Thanks for the response and thanks for your great blogs. I get more useful information from your blogs than any other I've read.
"The fear is the possibility of intense CPU spikes..." Understood. That could happen if a query split into many "pieces." You can control this, at a DB2 subsystem level, via the PARAMDEG parameter in ZPARM. If, for example, you set PARAMDEG to 4, that would be the maximum degree to which a query would be parallelized. Starting with DB2 10, you can also use the new catalog tables SYSQUERY and SYSQUERYOPTS to control the degree of parallelism for individual queries.Delete
You generally don't want query parallelism in an online transactional processing (OLTP) environment because parallelism, even if it were possible for queries in such programs, would likely SLOW THINGS DOWN. In an OLTP environment, queries typically involve index access, very little in the way of large-scale page scans (of either indexes or table spaces), and small result sets (singleton SELECTs are not unusual in OLTP programs). Parallelism would typically offer NO ADVANTAGE for those kinds of queries. Even if DB2 decided to parallelize one of the quick-running queries that typify OLTP programs (and it wouldn't, because that wouldn't make sense), the extra CPU required to spawn split queries, manage same, and merge results of the split queries would more than offset any elapsed time improvement that query parallelism might offer.

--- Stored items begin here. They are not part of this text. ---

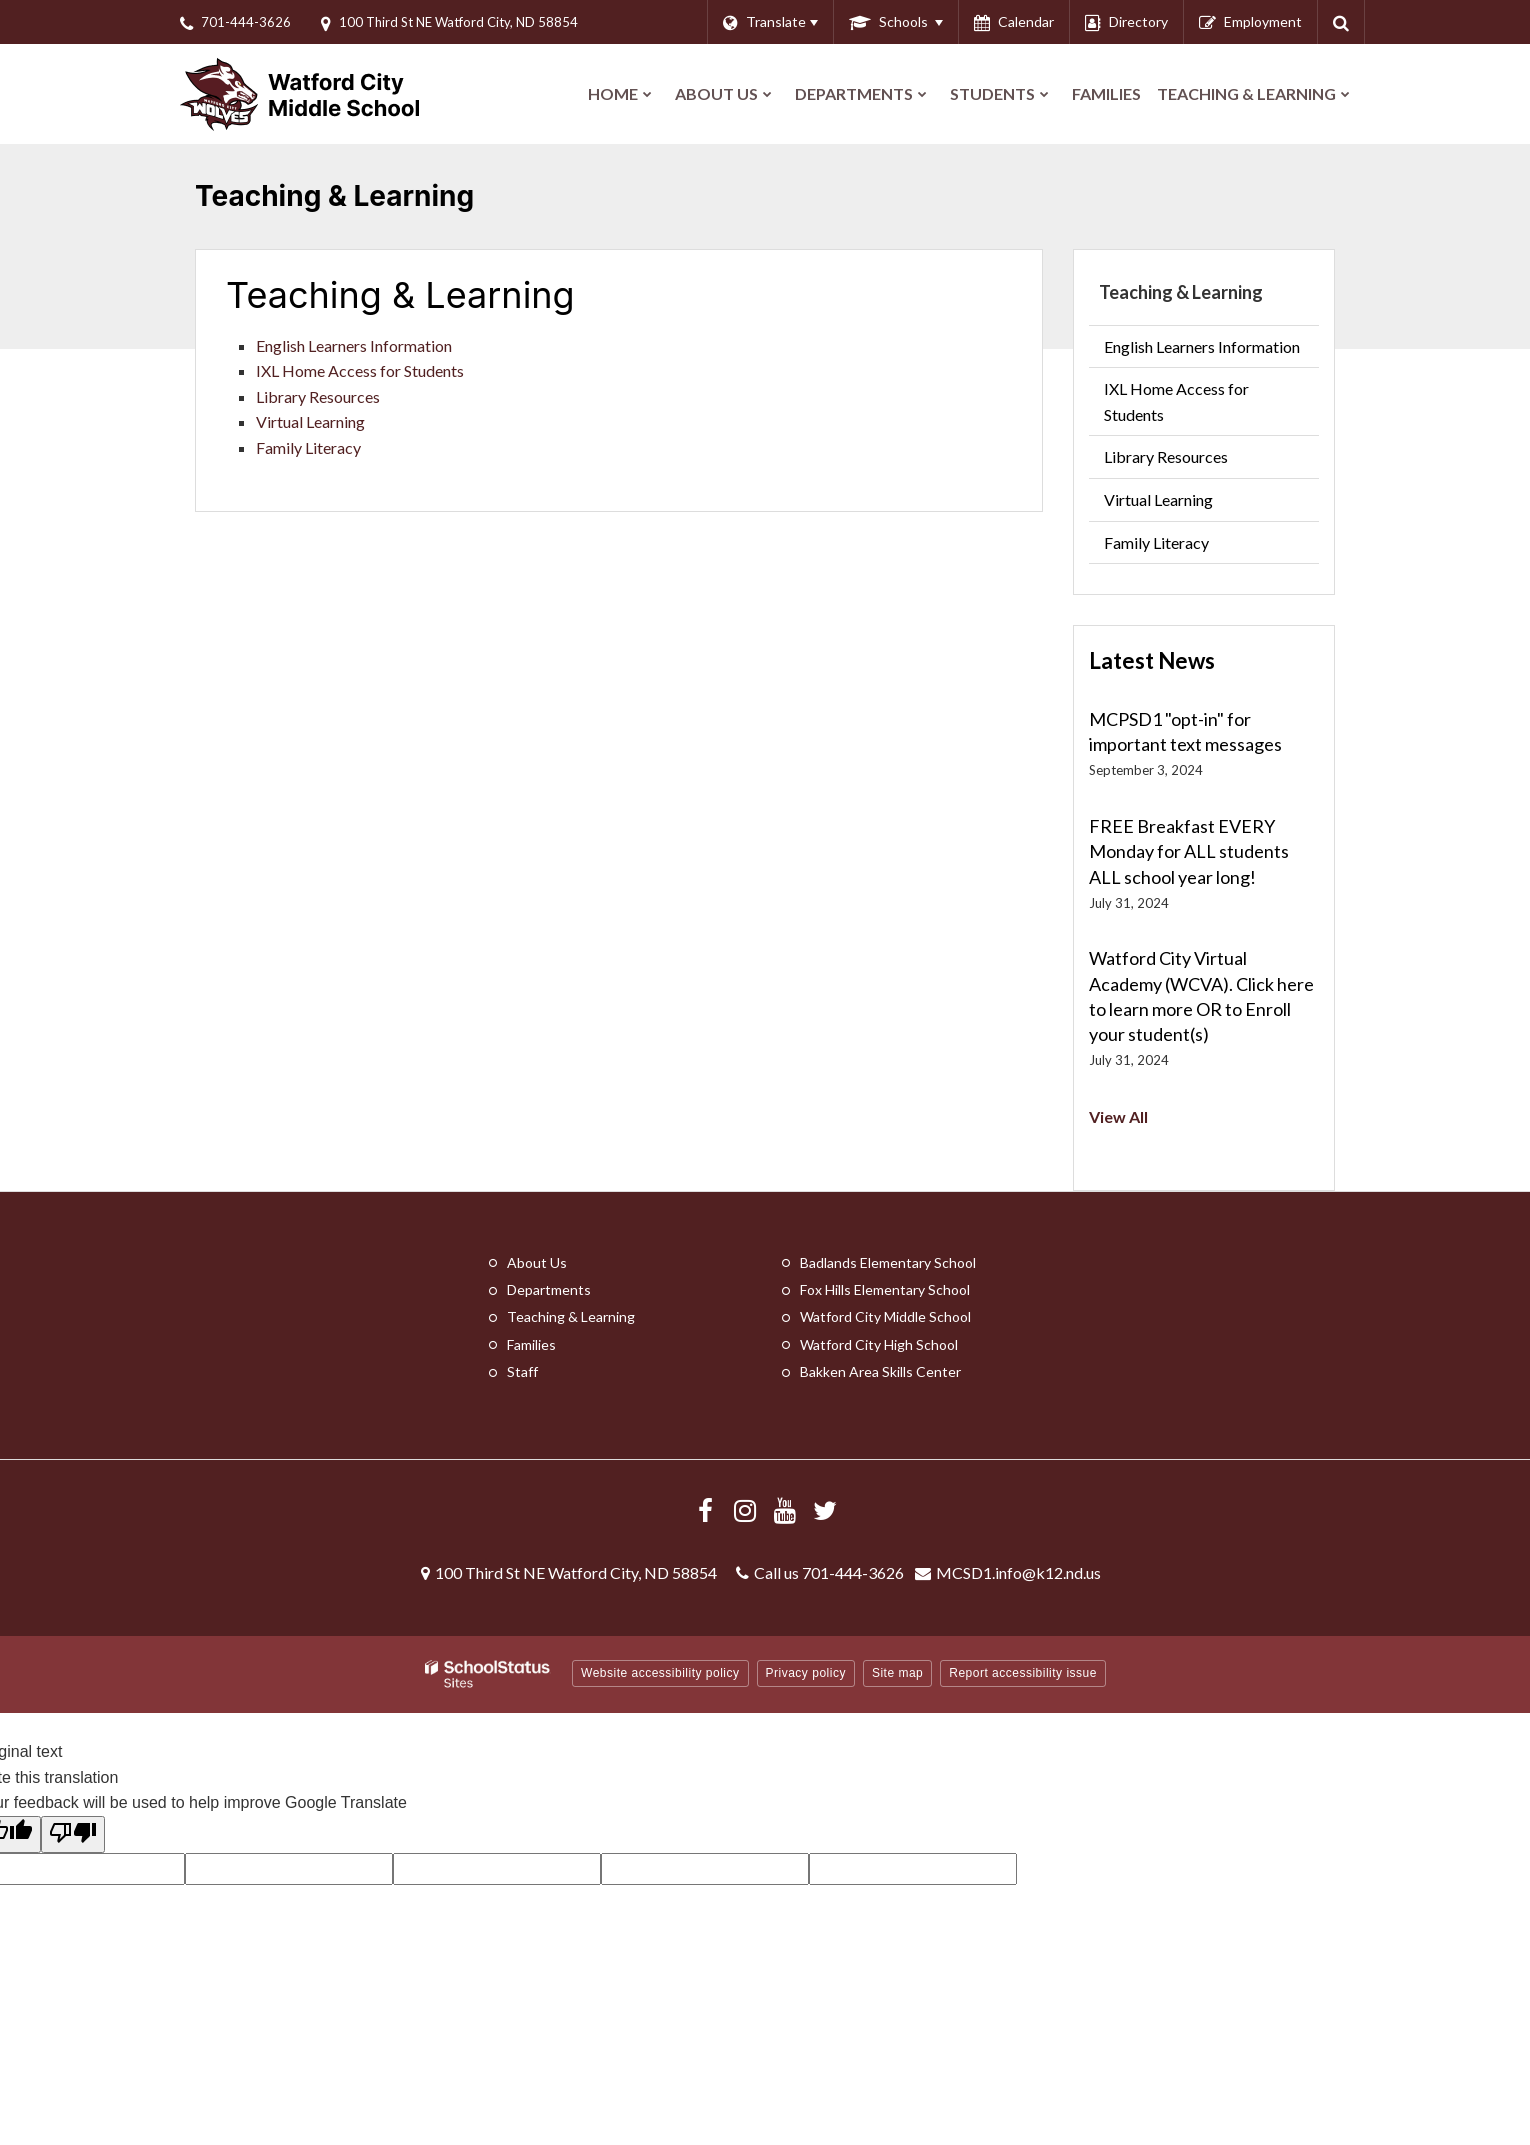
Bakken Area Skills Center (880, 1371)
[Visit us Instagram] (745, 1510)
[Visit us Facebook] (705, 1510)
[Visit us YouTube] (785, 1510)
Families (531, 1344)
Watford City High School (879, 1344)
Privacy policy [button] (806, 1673)
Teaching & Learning (1181, 292)
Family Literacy (308, 447)
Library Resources (318, 396)
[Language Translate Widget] (770, 22)
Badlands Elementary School (888, 1262)
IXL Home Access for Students (360, 370)
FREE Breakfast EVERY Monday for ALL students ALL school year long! (1189, 851)
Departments (549, 1289)
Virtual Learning (310, 421)
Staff (522, 1371)
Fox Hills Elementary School (885, 1289)
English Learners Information (354, 345)
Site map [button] (897, 1673)
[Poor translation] (73, 1835)
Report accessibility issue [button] (1023, 1673)
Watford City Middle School (885, 1316)
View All (1118, 1116)
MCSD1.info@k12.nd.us (1018, 1572)
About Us (537, 1262)
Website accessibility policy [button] (660, 1673)
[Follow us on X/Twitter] (825, 1510)
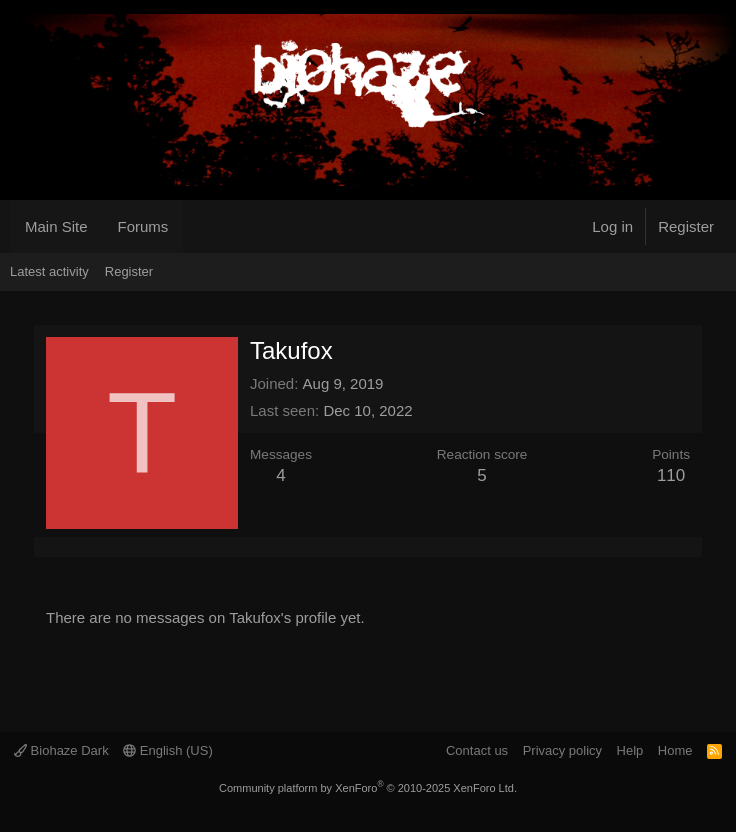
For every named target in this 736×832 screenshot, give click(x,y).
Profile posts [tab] (46, 547)
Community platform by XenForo (368, 788)
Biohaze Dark (61, 750)
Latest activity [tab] (70, 547)
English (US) (168, 750)
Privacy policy (562, 750)
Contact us (477, 750)
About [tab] (118, 547)
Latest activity (49, 271)
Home (675, 750)
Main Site (56, 226)
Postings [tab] (94, 547)
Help (630, 750)
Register (129, 271)
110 (671, 475)
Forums (143, 226)
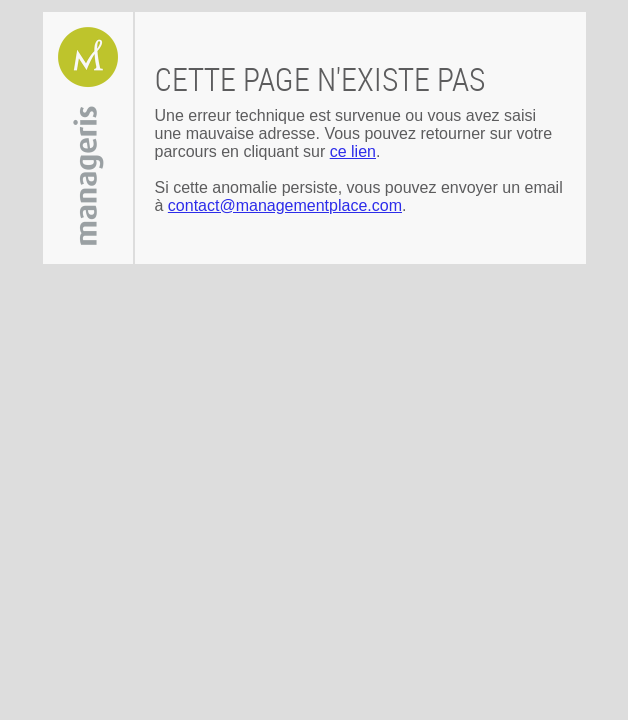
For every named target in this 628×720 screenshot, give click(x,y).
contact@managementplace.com (285, 205)
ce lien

Batch jobs are precisely those for which query parallelism is often - and rightly - used. When a query in a batch job accesses data in several partitions of a partitioned table space, and scans a good number of pages in these different partitions, splitting the query can definitely improve elapsed time. Not only that, but the split queries should definitely run on zIIP engines in that case (specifically, they'd be up to 80% zIIP-offloadable). Whoever at IBM told you that parallelized queries are not likely to run on zIIP engines gave you incorrect information. You can see the zIIP execution of parallelized queries in accounting reports generated by a DB2 monitor.